To investigate the State-of-The-Art (SoTA) IMD methods in those challenging conditions, we introduce a new Challenging Image Manipulation Detection (CIMD) benchmark dataset, which consists of two subsets, for evaluating editing-based and compression-based IMD methods, respectively.

The dataset images were manually taken and tampered with high-quality annotations. In addition, we propose a new two-branch network model based on HRNet that can better detect both the image-editing and compression artifacts in those challenging conditions.

Extensive experiments on the CIMD benchmark show that our model significantly outperforms SoTA IMD methods on CIMD.

Read our research paper, A New Benchmark and Model for Challenging Image Manipulation Detection.

Skeleton-based Human Action Recognition

Human action recognition is an important but challenging problem. With advances in low-cost sensors and real-time joint coordinate estimation algorithms, reliable 3D skeleton-based action recognition is now feasible.

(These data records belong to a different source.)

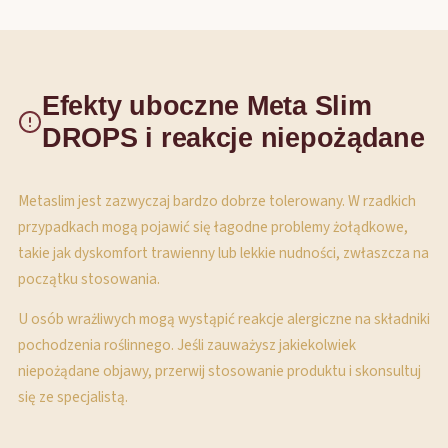
Efekty uboczne Meta Slim
DROPS i reakcje niepożądane
Metaslim jest zazwyczaj bardzo dobrze tolerowany. W rzadkich
przypadkach mogą pojawić się łagodne problemy żołądkowe,
takie jak dyskomfort trawienny lub lekkie nudności, zwłaszcza na
początku stosowania.
U osób wrażliwych mogą wystąpić reakcje alergiczne na składniki
pochodzenia roślinnego. Jeśli zauważysz jakiekolwiek
niepożądane objawy, przerwij stosowanie produktu i skonsultuj
się ze specjalistą.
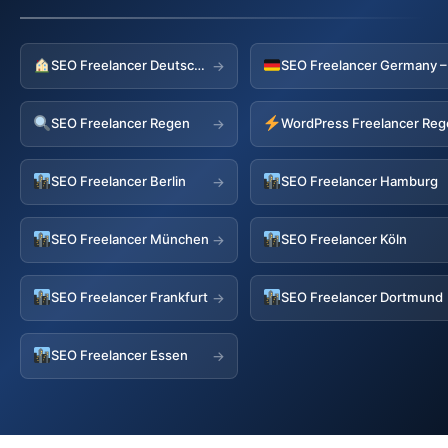
SEO Freelancer Deutschland
→
SEO Freelancer Regen
WordPress Freelancer Re
→
SEO Freelancer Berlin
SEO Freelancer Hamburg
→
SEO Freelancer München
SEO Freelancer Köln
→
SEO Freelancer Frankfurt
SEO Freelancer Dortmund
→
SEO Freelancer Essen
→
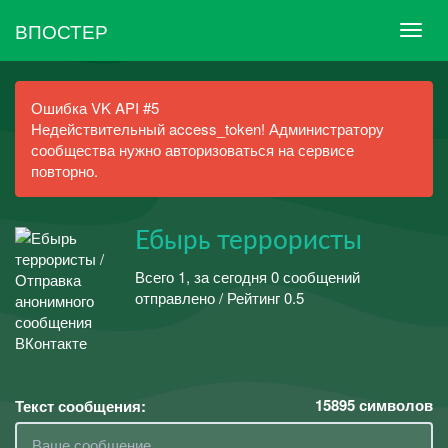
ВПОСТЕР
Ошибка VK API #5
Недействительный access_token! Администратору
сообщества нужно авторизоваться на сервисе
повторно.
Ебырь террористы
Всего 1, за сегодня 0 сообщений
отправлено / Рейтинг 0.5
15895
символов
Текст сообщения:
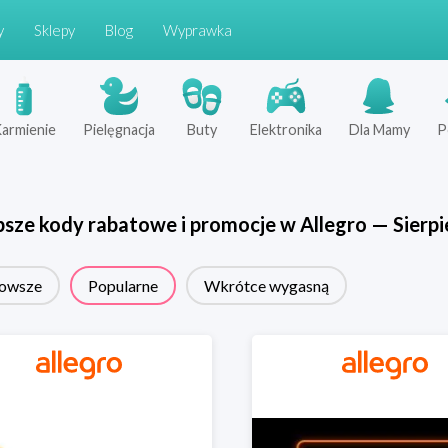
y
Sklepy
Blog
Wyprawka
armienie
Pielęgnacja
Buty
Elektronika
Dla Mamy
P
psze kody rabatowe i promocje w
Allegro
—
Sierpi
owsze
Popularne
Wkrótce wygasną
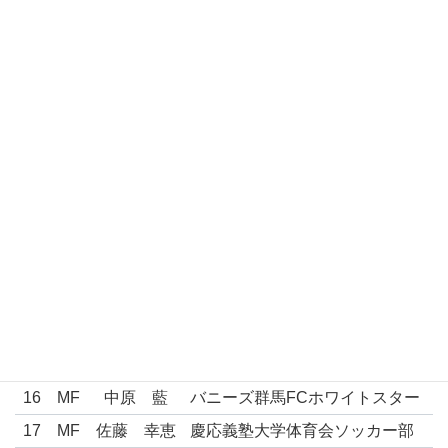
ザスパクサツ群馬レディースU-
7
MF
石倉 花純
18
8
MF
菅野 永遠
FC十文字VENTUS
広瀬 永里
9
FW
栃木SCレディース
香
会沢 日花
11
MF
和泉テクノFC
里
永木 真理
13
FW
FCふじざくら山梨
子
コノミヤ・スペランツァ大阪高
14
MF
高原 麻実
槻
小島 さつ
15
MF
国際武道大学 /.オルカ鴨川BU
き
16
MF
中原 藍
バニーズ群馬FCホワイトスター
17
MF
佐藤 幸恵
慶応義塾大学体育会ソッカー部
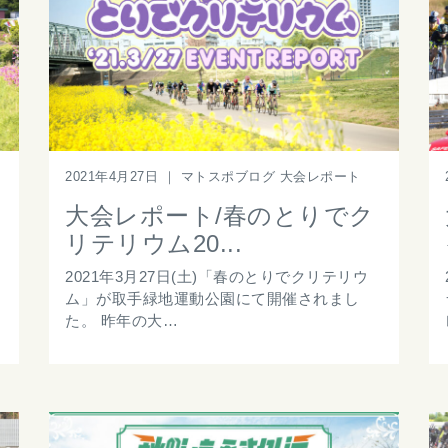
2021年4月27日
｜
マトスポブログ 大会レポート
大会レポート/春のとりでク
リテリウム20...
2021年3月27日(土)「春のとりでクリテリウ
ム」が取手緑地運動公園にて開催されまし
た。 昨年の大…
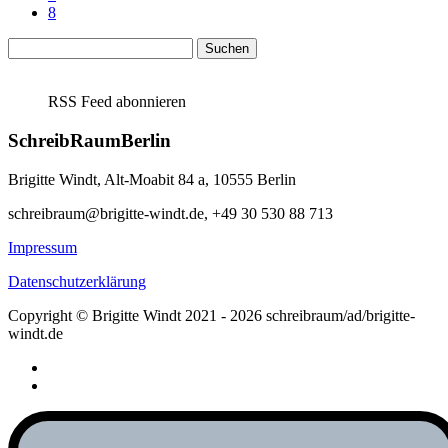
8
Suchen
nach:
RSS Feed abonnieren
SchreibRaumBerlin
Brigitte Windt, Alt-Moabit 84 a, 10555 Berlin
schreibraum@brigitte-windt.de, +49 30 530 88 713
Impressum
Datenschutzerklärung
Copyright © Brigitte Windt 2021 - 2026 schreibraum/ad/brigitte-
windt.de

We are interested in using recursive neural network (RNN) models to solve skeleton based human activity recognition problem.

Skeleton-based Human Action Recognition demonstration, with three images showing a skeletal figure crouching, goggling and throwing over time.

UA-DETRAC Benchmark Dataset for Multi-Object Tracking

UA-DETRAC is a challenging real-world multi-object detection and multi-object tracking benchmark. The dataset consists of 10 hours of videos captured with a Cannon EOS 550D camera at 24 different locations at Beijing and Tianjin in China.

The videos are recorded at 25 frames per seconds (fps), with resolution of 960 x 540 pixels. There are more than 140 thousand frames in the UA-DETRAC dataset and 8,250 vehicles that are manually annotated, leading to a total of 1.21 million labeled bounding boxes of objects.

We also perform benchmark tests of state-of-the-art methods in object detection and multi-object tracking, together with evaluation metrics detailed in our work.